Die Textilien und Teppiche werden in Handarbeit hergestellt und in einer limitierten Kollektion im Mittleren Osten verkauft. Später soll auch in die EU exportiert werden. So soll jordanischen Produzenten zukünftig der Zugang zum globalen Markt möglich sein.
Ikea arbeitet in seiner Planung eng mit den Vereinten Nationen und der Jordan River Foundation zusammen, einer Stiftung des jordanischen Königshauses. Schon früher arbeitete Ikea mit den Vereinten Nationen zusammen. Seit 2015 lieferte der Konzern beispielsweise 16.000 faltbare Wohneinheiten für Flüchtlinge. Die Häuser aus recyclebarem Plastik stehen mittlerweile im Irak, in Dschibuti, in Griechenland und im Niger.

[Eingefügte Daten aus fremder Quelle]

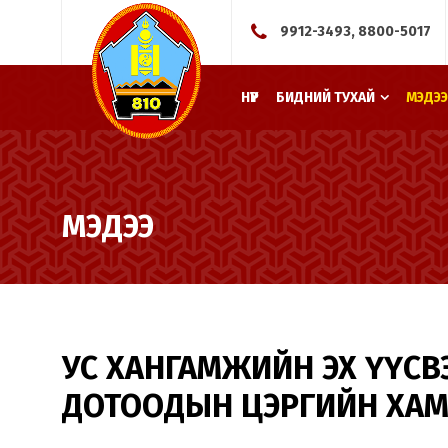
9912-3493, 8800-5017
НҮҮР
БИДНИЙ ТУХАЙ
МЭДЭЭ
МЭДЭЭ
УС ХАНГАМЖИЙН ЭХ ҮҮС
ДОТООДЫН ЦЭРГИЙН ХАМ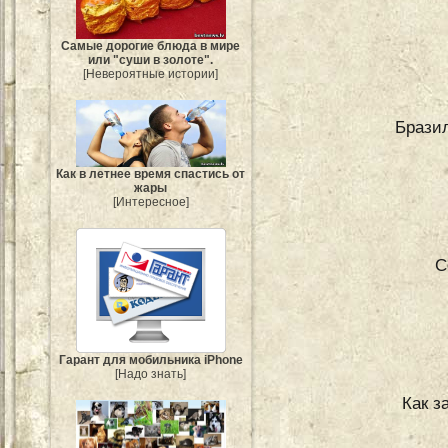
Самые дорогие блюда в мире
или "суши в золоте".
[Невероятные истории]
Бразил
Как в летнее время спастись от
жары
[Интересное]
С
Гарант для мобильника iPhone
[Надо знать]
Как з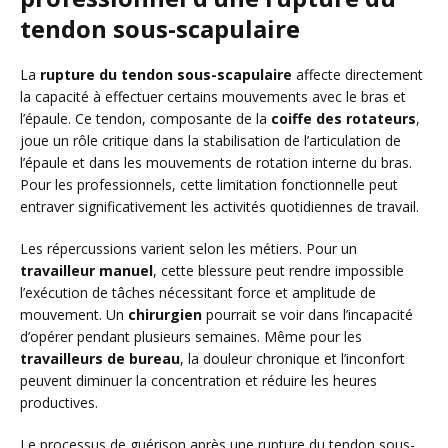
tendon sous-scapulaire
La
rupture du tendon sous-scapulaire
affecte directement
la capacité à effectuer certains mouvements avec le bras et
l’épaule. Ce tendon, composante de la
coiffe des rotateurs
,
joue un rôle critique dans la stabilisation de l’articulation de
l’épaule et dans les mouvements de rotation interne du bras.
Pour les professionnels, cette limitation fonctionnelle peut
entraver significativement les activités quotidiennes de travail.
Les répercussions varient selon les métiers. Pour un
travailleur manuel
, cette blessure peut rendre impossible
l’exécution de tâches nécessitant force et amplitude de
mouvement. Un
chirurgien
pourrait se voir dans l’incapacité
d’opérer pendant plusieurs semaines. Même pour les
travailleurs de bureau
, la douleur chronique et l’inconfort
peuvent diminuer la concentration et réduire les heures
productives.
Le processus de guérison après une rupture du tendon sous-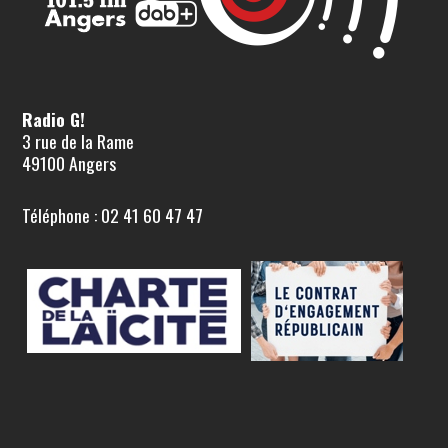
Radio G!
3 rue de la Rame
49100 Angers
Téléphone : 02 41 60 47 47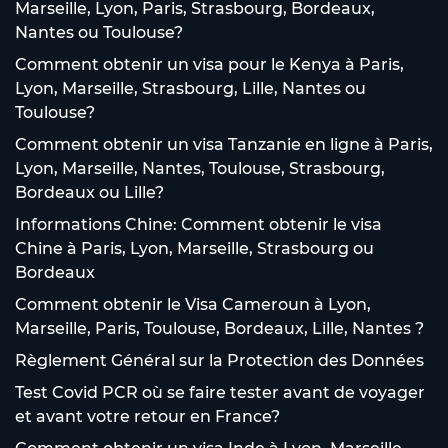
Marseille, Lyon, Paris, Strasbourg, Bordeaux,
Nantes ou Toulouse?
Comment obtenir un visa pour le Kenya à Paris,
Lyon, Marseille, Strasbourg, Lille, Nantes ou
Toulouse?
Comment obtenir un visa Tanzanie en ligne à Paris,
Lyon, Marseille, Nantes, Toulouse, Strasbourg,
Bordeaux ou Lille?
Informations Chine: Comment obtenir le visa
Chine à Paris, Lyon, Marseille, Strasbourg ou
Bordeaux
Comment obtenir le Visa Cameroun à Lyon,
Marseille, Paris, Toulouse, Bordeaux, Lille, Nantes ?
Règlement Général sur la Protection des Données
Test Covid PCR où se faire tester avant de voyager
et avant votre retour en France?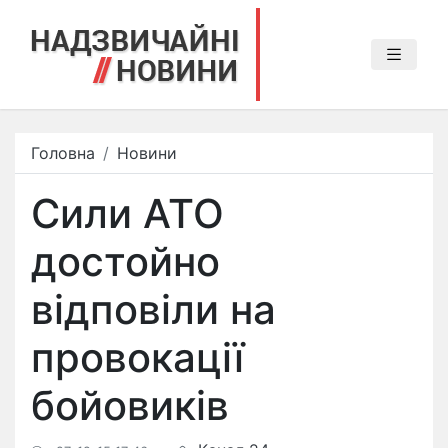
Головна
Новини
Сили АТО
достойно
відповіли на
провокації
бойовиків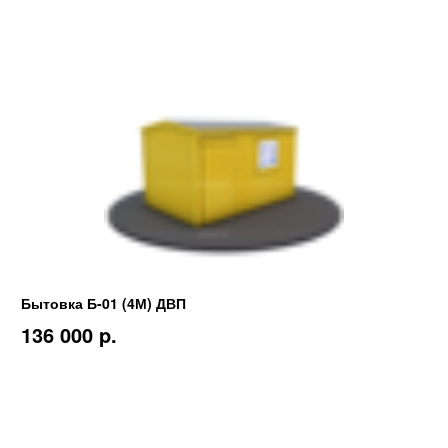
Бытовка Б-01 (4М) ДВП
136 000 p.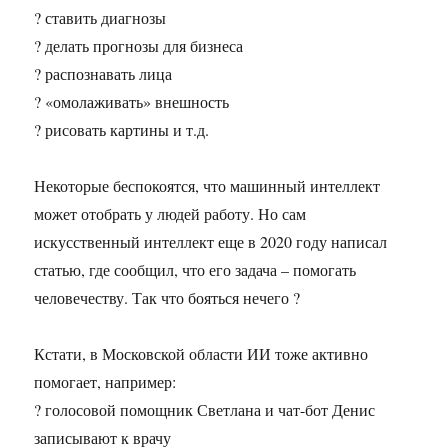
? ставить диагнозы
? делать прогнозы для бизнеса
? распознавать лица
? «омолаживать» внешность
? рисовать картины и т.д.
Некоторые беспокоятся, что машинный интеллект
может отобрать у людей работу. Но сам
искусственный интеллект еще в 2020 году написал
статью, где сообщил, что его задача – помогать
человечеству. Так что бояться нечего ?
Кстати, в Московской области ИИ тоже активно
помогает, например:
? голосовой помощник Светлана и чат-бот Денис
записывают к врачу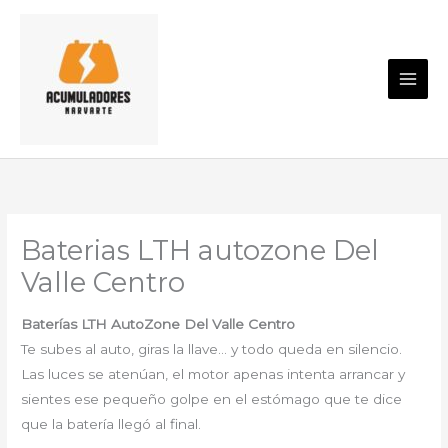
Ir
al
contenido
Baterias LTH autozone Del
Valle Centro
Baterías LTH AutoZone Del Valle Centro
Te subes al auto, giras la llave… y todo queda en silencio.
Las luces se atenúan, el motor apenas intenta arrancar y
sientes ese pequeño golpe en el estómago que te dice
que la batería llegó al final.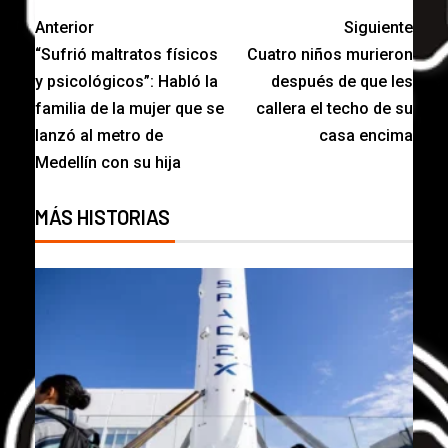
Anterior
Siguiente
“Sufrió maltratos físicos
Cuatro niños murieron
y psicológicos”: Habló la
después de que les
familia de la mujer que se
callera el techo de su
lanzó al metro de
casa encima
Medellín con su hija
MÁS HISTORIAS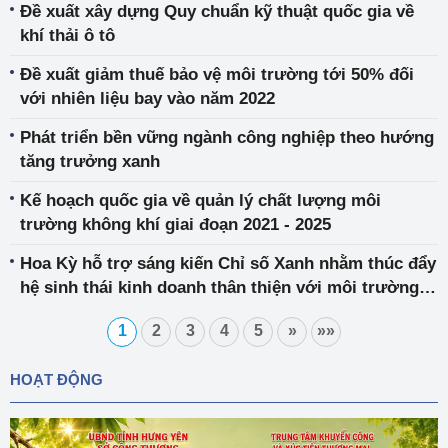
Đề xuất xây dựng Quy chuẩn kỹ thuật quốc gia về
khí thải ô tô
Đề xuất giảm thuế bảo vệ môi trường tới 50% đối
với nhiên liệu bay vào năm 2022
Phát triển bền vững ngành công nghiệp theo hướng
tăng trưởng xanh
Kế hoạch quốc gia về quản lý chất lượng môi
trường không khí giai đoạn 2021 - 2025
Hoa Kỳ hỗ trợ sáng kiến Chỉ số Xanh nhằm thúc đẩy
hệ sinh thái kinh doanh thân thiện với môi trường
tại Việt Nam
1
2
3
4
5
»
»»
HOẠT ĐỘNG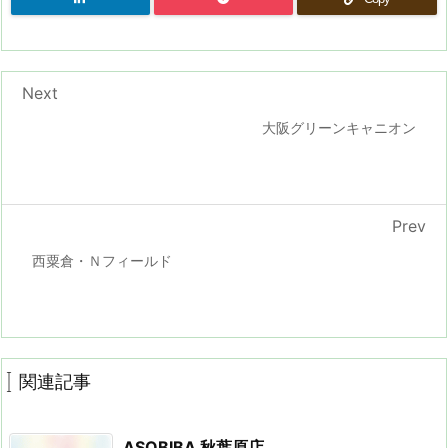
Next
大阪グリーンキャニオン
Prev
西粟倉・Ｎフィールド
関連記事
ASOBIBA 秋葉原店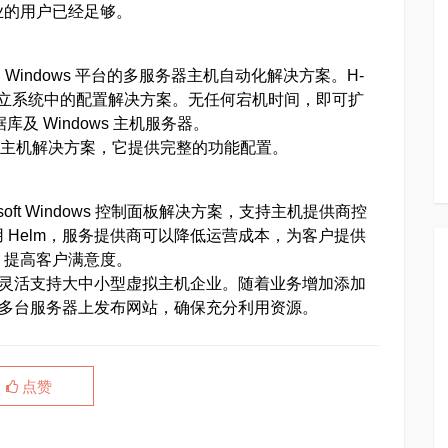
业的用户已经足够。
 和 Windows 平台的多服务器主机自动化解决方案。H-
及独立系统中的配置解决方案。无任何宕机时间，即可扩
库及 Windows 主机服务器。
服务器虚拟主机解决方案，它提供完整的功能配置。
crosoft Windows 控制面板解决方案，支持主机提供商控
 Helm，服务提供商可以降低运营成本，为客户提供
，提高客户满意度。
可以灵活支持大中小型虚拟主机企业。随着业务增加添加
以在多台服务器上发布网站，确保充分利用资源。
点赞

2015 engagierte sich Ikea schon einmal in Jordanien. Mit Spendengeldern in Höhe von 31 Millionen Euro wurde im Flüchtlingscamp Azraq an der jordanisch-syrischen Grenze eine Solaranlage gebaut, die laut UN-Angaben 27.000 Flüchtlinge mit Strom versorgt. Laut Vereinten Nationen hat Jordanien 655.314 syrische Flüchtlinge aufgenommen. Die jordanische Regierung hat seit November 2015 Arbeitserlaubnisse an 33.800 Geflüchtete vergeben.